Insieme ad altri scafisti avrebbe provocato la morte di una quindicina di clandestini. La squadra mobile di Agrigento lo ha fermato insieme ad altri quattro stranieri, il 30 novembre del 2011, tre mesi dopo la sciagura. Ieri mattina il pubblico ministero Andrea Bianchi, titolare dell’inchiesta insieme al procuratore aggiunto Ignazio Fonzo, ha chiesto la condanna a dodici anni di reclusione. Il processo è in corso con rito abbreviato davanti al giudice dell’udienza preliminare Luisa Turco.
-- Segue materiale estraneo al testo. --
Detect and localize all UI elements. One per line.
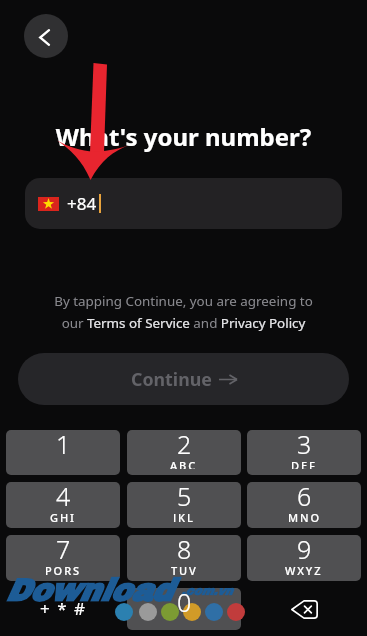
button[interactable] <box>127 588 241 630</box>
staticText: 4 <box>56 482 71 513</box>
button[interactable]: 5 <box>127 482 241 528</box>
staticText: By tapping Continue, you are agreeing to <box>0 292 367 310</box>
staticText: .com.vn <box>181 584 233 597</box>
button[interactable]: 9 <box>247 535 361 581</box>
button[interactable]: 4 <box>6 482 120 528</box>
button[interactable]: 6 <box>247 482 361 528</box>
staticText: 5 <box>177 482 192 513</box>
staticText: GHI <box>50 510 76 522</box>
staticText: What's your number? <box>0 120 367 153</box>
staticText: DEF <box>291 458 317 469</box>
staticText: Continue <box>131 367 212 391</box>
button[interactable]: + * # <box>6 588 120 630</box>
staticText: Download <box>5 574 172 608</box>
staticText: +84 <box>67 192 97 215</box>
staticText: MNO <box>288 510 321 522</box>
button[interactable]: 8 <box>127 535 241 581</box>
staticText: 0 <box>177 585 192 619</box>
button[interactable]: Backspace <box>247 588 361 630</box>
button[interactable]: 1 <box>6 430 120 475</box>
staticText: 7 <box>56 535 71 566</box>
staticText: our Terms of Service and Privacy Policy <box>0 314 367 332</box>
staticText: TUV <box>171 563 198 575</box>
staticText: WXYZ <box>285 563 323 575</box>
button[interactable]: 7 <box>6 535 120 581</box>
staticText: ABC <box>170 458 198 469</box>
staticText: 2 <box>177 430 192 461</box>
staticText: 8 <box>177 535 192 566</box>
button[interactable]: Back <box>24 14 68 58</box>
button[interactable]: Continue <box>18 353 349 405</box>
button[interactable]: +84 <box>25 178 342 229</box>
staticText: 9 <box>297 535 312 566</box>
button[interactable]: 2 <box>127 430 241 475</box>
staticText: PQRS <box>45 563 81 575</box>
button[interactable]: 3 <box>247 430 361 475</box>
staticText: 1 <box>56 430 71 461</box>
staticText: 3 <box>297 430 312 461</box>
staticText: JKL <box>173 510 195 522</box>
staticText: 6 <box>297 482 312 513</box>
staticText: + * # <box>40 597 87 620</box>
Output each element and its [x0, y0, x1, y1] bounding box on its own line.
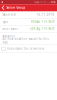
staticText: Type	[2, 20, 8, 23]
button[interactable]: Understand the terms here	[0, 45, 57, 52]
staticText: 508 Ag 11h Shift	[30, 27, 55, 30]
staticText: 16.11.2018	[37, 13, 55, 16]
staticText: 4G	[44, 1, 46, 3]
staticText: 17:45	[47, 1, 51, 3]
staticText: Salem Tech	[2, 13, 16, 16]
staticText: Enter Status	[2, 27, 17, 30]
staticText: Understand the terms here	[7, 47, 45, 50]
staticText: Salem Group	[6, 6, 25, 10]
staticText: 90Gate 17h Shift	[31, 20, 55, 23]
staticText: Activities	[2, 34, 14, 38]
button[interactable]: Back	[0, 4, 6, 11]
staticText: All final deadline was set for this date	[2, 37, 48, 44]
staticText: LTE	[40, 1, 43, 3]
La pena proposta, quindi, è ridotta di un terzo. Il 19 aprile potrebbe essere emesso il verdetto. Sul banco degli imputati siede il solo Duglass Ounchukwu, 36 anni, sedicente nigeriano. Lo straniero, difeso dall’avvocato Giacomo La Russa, è accusato di omicidio doloso plurimo in concorso. Secondo la Procura sarebbe uno dei responsabili della sciagura in cui persero la vita una quindicina gli extracomunitari partiti dalla Libia con direzione Lampedusa. Molti di loro sarebbero stati rinchiusi nella stiva e morti per asfissia, altri per le violenze ricevute.